A recent cut in crop insurance premiums may help keep many of
Georgia’s farmers in
business.
Plunging prices and rising costs have many farmers
struggling to stay afloat. For many,
that means buying little insurance, or none at all. And a University
of Georgia scientist said that can be dangerous for the
state’s $6 billion farm
industry.
A sound crop insurance program can keep the United States
from depending totally on
other countries for food, said Don Shurley, an
agricultural economist with the UGA College of
Agricultural and Environmental Sciences.
“That’s an extreme case, but it could happen,” Shurley
said. “For
farmers to remain in business, they must have acceptable
methods to manage risk.”
Without farm income, many Georgia towns would virtually
close up, said Dale Rackley, a
crop insurance specialist with the U.S. Department of
Agriculture Risk
Management Agency in
Valdosta.
“Think of it like this,” Rackley said. “If farmers face a
disaster one
year and can stay in business with insurance payouts, the
nation may have to import food
that year. But the farmers can still work to produce a crop
the next year.”
Shurley said most Georgia farmers buy crop insurance. But
they don’t always buy enough.
“And as the cost to insure increases, fewer farmers buy
enough to cover their crop
adequately,” he said. “This price cut can help them get the
insurance they need
to stay in business through crop disasters.”

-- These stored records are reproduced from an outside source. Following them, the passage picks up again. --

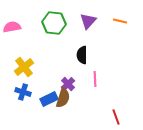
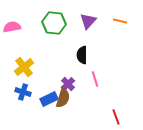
pink line: rotated 14 degrees counterclockwise
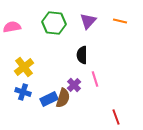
purple cross: moved 6 px right, 1 px down
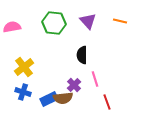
purple triangle: rotated 24 degrees counterclockwise
brown semicircle: rotated 66 degrees clockwise
red line: moved 9 px left, 15 px up
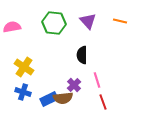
yellow cross: rotated 18 degrees counterclockwise
pink line: moved 2 px right, 1 px down
red line: moved 4 px left
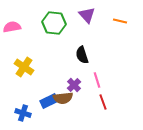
purple triangle: moved 1 px left, 6 px up
black semicircle: rotated 18 degrees counterclockwise
blue cross: moved 21 px down
blue rectangle: moved 2 px down
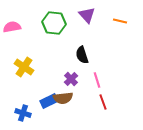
purple cross: moved 3 px left, 6 px up
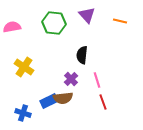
black semicircle: rotated 24 degrees clockwise
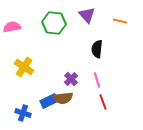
black semicircle: moved 15 px right, 6 px up
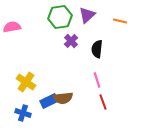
purple triangle: rotated 30 degrees clockwise
green hexagon: moved 6 px right, 6 px up; rotated 15 degrees counterclockwise
yellow cross: moved 2 px right, 15 px down
purple cross: moved 38 px up
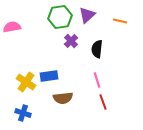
blue rectangle: moved 25 px up; rotated 18 degrees clockwise
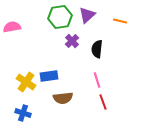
purple cross: moved 1 px right
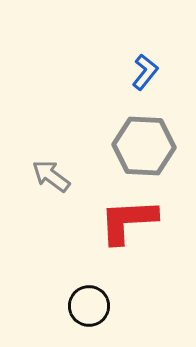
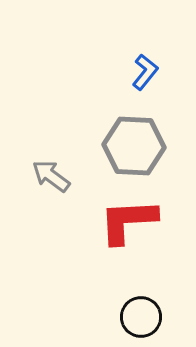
gray hexagon: moved 10 px left
black circle: moved 52 px right, 11 px down
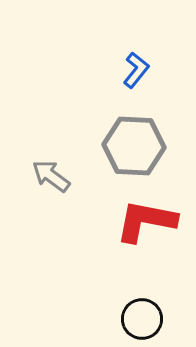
blue L-shape: moved 9 px left, 2 px up
red L-shape: moved 18 px right; rotated 14 degrees clockwise
black circle: moved 1 px right, 2 px down
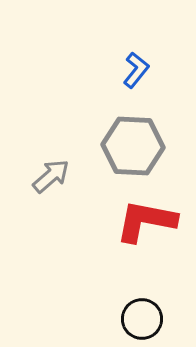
gray hexagon: moved 1 px left
gray arrow: rotated 102 degrees clockwise
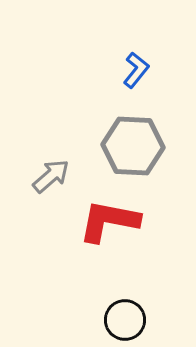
red L-shape: moved 37 px left
black circle: moved 17 px left, 1 px down
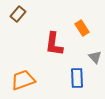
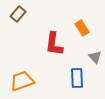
orange trapezoid: moved 1 px left, 1 px down
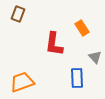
brown rectangle: rotated 21 degrees counterclockwise
orange trapezoid: moved 1 px down
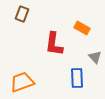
brown rectangle: moved 4 px right
orange rectangle: rotated 28 degrees counterclockwise
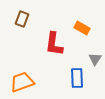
brown rectangle: moved 5 px down
gray triangle: moved 2 px down; rotated 16 degrees clockwise
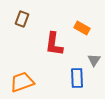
gray triangle: moved 1 px left, 1 px down
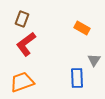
red L-shape: moved 28 px left; rotated 45 degrees clockwise
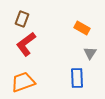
gray triangle: moved 4 px left, 7 px up
orange trapezoid: moved 1 px right
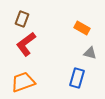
gray triangle: rotated 48 degrees counterclockwise
blue rectangle: rotated 18 degrees clockwise
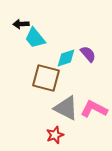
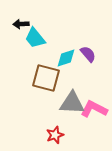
gray triangle: moved 6 px right, 5 px up; rotated 24 degrees counterclockwise
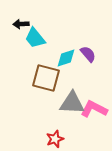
red star: moved 4 px down
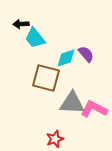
purple semicircle: moved 2 px left
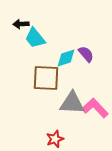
brown square: rotated 12 degrees counterclockwise
pink L-shape: moved 1 px right, 1 px up; rotated 20 degrees clockwise
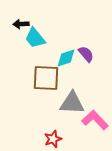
pink L-shape: moved 12 px down
red star: moved 2 px left
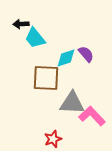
pink L-shape: moved 3 px left, 4 px up
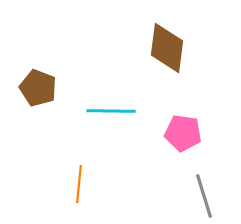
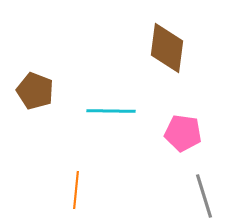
brown pentagon: moved 3 px left, 3 px down
orange line: moved 3 px left, 6 px down
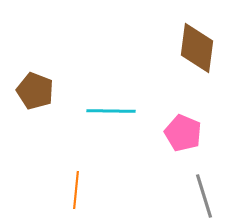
brown diamond: moved 30 px right
pink pentagon: rotated 15 degrees clockwise
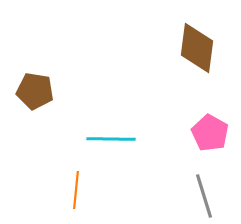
brown pentagon: rotated 12 degrees counterclockwise
cyan line: moved 28 px down
pink pentagon: moved 27 px right; rotated 6 degrees clockwise
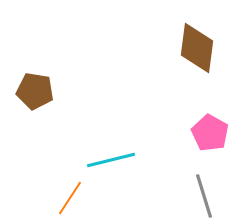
cyan line: moved 21 px down; rotated 15 degrees counterclockwise
orange line: moved 6 px left, 8 px down; rotated 27 degrees clockwise
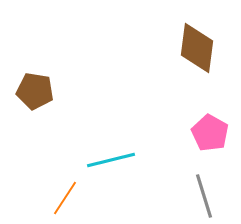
orange line: moved 5 px left
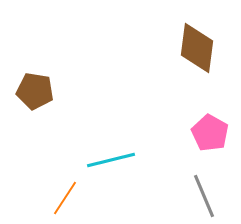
gray line: rotated 6 degrees counterclockwise
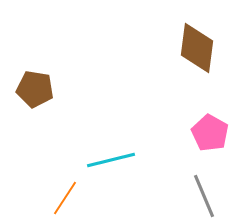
brown pentagon: moved 2 px up
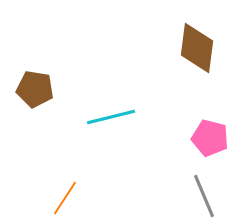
pink pentagon: moved 5 px down; rotated 15 degrees counterclockwise
cyan line: moved 43 px up
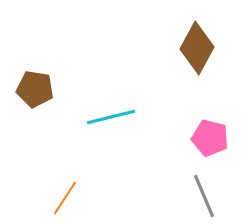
brown diamond: rotated 21 degrees clockwise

Shurley said the USDA’s insurance premium reduction will
help farmers in two ways. It
will cut farmers’ costs. And it will help more of them get
enough crop insurance.
Agriculture Secretary Dan
Glickman said low crop
prices were the main reasons for the cuts. “We want to
ensure that as many family
farmers as possible take advantage of the opportunity to
increase their coverage or
benefit from reduced cost.”
The price reduction is part of the nearly $2.4 billion
financial assistance package
Congress passed in the fall of 1998. It is intended to
strengthen the farm “safety
net.”
The goal
is to
help keep U.S. farmers in business. If prices fall below the
cost to raise food and fiber
crops, farmers can’t keep producing them, and U.S. farms may
shut down.
But farmers can’t just buy insurance, mismanage their
crops and then make an insurance
claim.
Adjusters work hard to make sure farmers filing a claim
really tried to produce a crop
using recommended farming methods, Rackley said. But other
factors — usually drought,
flood, insects or diseases — can keep them from making a
full crop.
Minimum, or catastrophic, insurance pays if a farmer
produces half or less of his
expected yield. The expected yield is stated on the
insurance policy. It’s based on the
10-year history of production on that farm.
Catastrophic insurance doesn’t cost much. But it pays out
only about a quarter of the
dollars a full yield would bring.
“Catastrophic coverage usually won’t even pay the costs
it took to raise the
crop,” Shurley said. “It certainly won’t provide a farmer’s
family, or any other
families, with food for the next year.”